Suatu sore yang mendung, satu hari sebelum Oktober berlalu, saya minum teh bareng Ibu Retnowati Abdulgani Knapp di kediaman keluarganya di Jl. Diponegoro, Jakarta Pusat. Ditemani secangkir teh hangat, obrolan kami dibuka dengan pertanyaan yang mengejutkan saya. “Bagaimana, sudah ditangkap malingnya?” tanyanya.
Di sela kesibukannya membagi waktu antara tiga kota, Jakarta, Hanoi, dan London, wanita yang menikah dengan Hubert Knapp, pria asli Jerman, ini rupanya tahu saja kalau kantor Rasamasa baru saja kemalingan (Terima kasih bapak-bapak Polisi Polsek Menteng, malingnya sudah ditangkap). Perhatiannya ini membuat obrolan jadi lebih cair. Putri kedua almarhum Dr. Roeslan Abdulgani (menteri luar negeri pada masa Soekarno dan Duta Besar RI di PBB pada awal era Soeharto) bercerita tentang hidupnya. Dari cita-citanya semasa kecil yang ingin jadi penjual es lilin, lalu berubah ingin jadi pramugari saat SMA, karena melihat pilot-pilot ganteng. Begitu lepas usia 50 tahun, atas dorongan suami, ia memulai perjalanan hidup sebagai penulis.
“Saya mau menulis buku lagi, Dik,” tuturnya pada saya. “Kali ini bukan biografi, seperti dua buku saya terdahulu.”

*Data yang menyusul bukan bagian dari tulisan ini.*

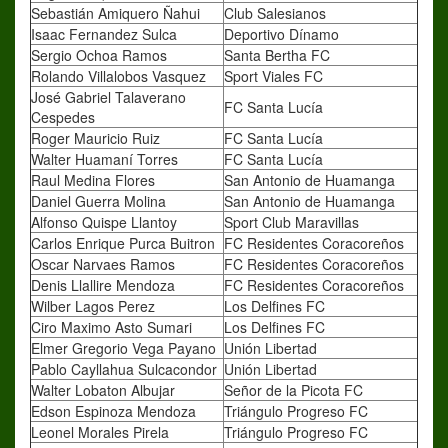
Sebastián Amiquero Ñahui
Club Salesianos
Isaac Fernandez Sulca
Deportivo Dínamo
Sergio Ochoa Ramos
Santa Bertha FC
Rolando Villalobos Vasquez
Sport Viales FC
José Gabriel Talaverano
FC Santa Lucía
Cespedes
Roger Mauricio Ruiz
FC Santa Lucía
Walter Huamaní Torres
FC Santa Lucía
Raul Medina Flores
San Antonio de Huamanga
Daniel Guerra Molina
San Antonio de Huamanga
Alfonso Quispe Llantoy
Sport Club Maravillas
Carlos Enrique Purca Buitron
FC Residentes Coracoreños
Oscar Narvaes Ramos
FC Residentes Coracoreños
Denis Llallire Mendoza
FC Residentes Coracoreños
Wilber Lagos Perez
Los Delfines FC
Ciro Maximo Asto Sumari
Los Delfines FC
Elmer Gregorio Vega Payano
Unión Libertad
Pablo Cayllahua Sulcacondor
Unión Libertad
Walter Lobaton Albujar
Señor de la Picota FC
Edson Espinoza Mendoza
Triángulo Progreso FC
Leonel Morales Pirela
Triángulo Progreso FC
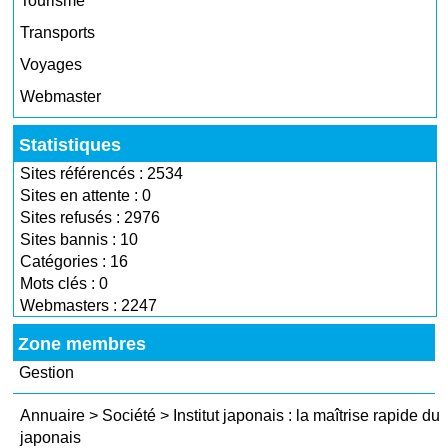
Tourisme
Transports
Voyages
Webmaster
Statistiques
Sites référencés : 2534
Sites en attente : 0
Sites refusés : 2976
Sites bannis : 10
Catégories : 16
Mots clés : 0
Webmasters : 2247
Zone membres
Gestion
Annuaire
>
Société
>
Institut japonais : la maîtrise rapide du
japonais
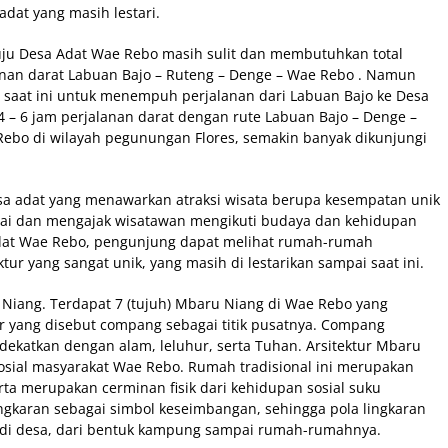
dat yang masih lestari.
nuju Desa Adat Wae Rebo masih sulit dan membutuhkan total
lanan darat Labuan Bajo – Ruteng – Denge – Wae Rebo . Namun
 saat ini untuk menempuh perjalanan dari Labuan Bajo ke Desa
 6 jam perjalanan darat dengan rute Labuan Bajo – Denge –
ebo di wilayah pegunungan Flores, semakin banyak dikunjungi
esa adat yang menawarkan atraksi wisata berupa kesempatan unik
ai dan mengajak wisatawan mengikuti budaya dan kehidupan
Adat Wae Rebo, pengunjung dapat melihat rumah-rumah
tur yang sangat unik, yang masih di lestarikan sampai saat ini.
iang. Terdapat 7 (tujuh) Mbaru Niang di Wae Rebo yang
r yang disebut compang sebagai titik pusatnya. Compang
ekatkan dengan alam, leluhur, serta Tuhan. Arsitektur Mbaru
osial masyarakat Wae Rebo. Rumah tradisional ini merupakan
ta merupakan cerminan fisik dari kehidupan sosial suku
gkaran sebagai simbol keseimbangan, sehingga pola lingkaran
ik di desa, dari bentuk kampung sampai rumah-rumahnya.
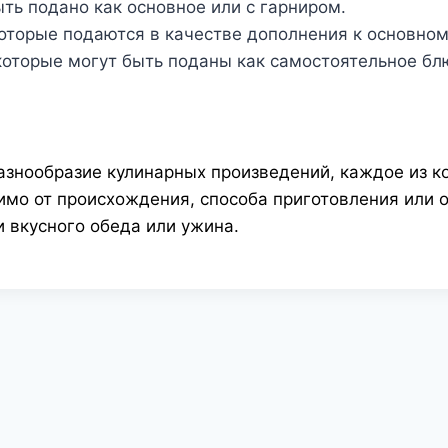
ыть подано как основное или с гарниром.
которые подаются в качестве дополнения к основном
которые могут быть поданы как самостоятельное бл
знообразие кулинарных произведений, каждое из ко
имо от происхождения, способа приготовления или 
 вкусного обеда или ужина.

Wati, demikian panggilannya, memang memulai sebagai penulis biografi dengan menorehkan kisah hidup sang Ayah, lewat buku A Fading Dream: A Story of Roeslan Abdulgani and Indonesia (diterbitkan oleh Times Book International, Singapura, pada 2003). Buku keduanya adalah biografi presiden kedua NKRI, Soeharto, yaitu Soeharto, The Life and Legacy of Indonesian Second President, yang pertama kali diluncurkan di Singapura, lalu Jakarta, pada 2007.
Setelah buku terakhir yang menuai kontroversi itu, Ibu mau menulis apa?
Kali ini soal Freeport. Saya sedang mengumpulkan data-datanya. Pengalaman bekerja di Bank of America dan Chase Manhattan Bank di New York selama 10 tahun bisa menjadi bekal saya mengenal Amerika. Semoga buku ini bisa cepat saya selesaikan.
Katanya, kalau sedang menulis Ibu ditemani makanan dan alunan musik, ya?
Ya, musik klasik, pastinya. Selain Mozart, saya suka Unfinished Symphony dari Beethoven. Nah, kalau sudah asyik menulis saya malah sering lupa makan! Tapi kalau sudah lapar karena letih menulis, saya pasti cari nasi. Buat saya, makan itu entertaining, bukan keharusan.
Makan itu entertaining, apa maksudnya?
Saya suka memasak sekaligus menjamu. Di London, Hanoi, maupun Jakarta, bisa dipastikan hidangan Indonesia hadir di meja makan keluarga kami. Saya senang menjamu makan sambil duduk bersama di meja, kecuali di Jakarta, lebih sering prasmanan.
Saat menjamu, ada pertukaran ide. Sekaligus mempromosikan Indonesia.
Saya senang kalau makan sambil ngobrol, bukan seperti umumnya orang Indonesia, habis makan wis mulih (ya sudah, pulang).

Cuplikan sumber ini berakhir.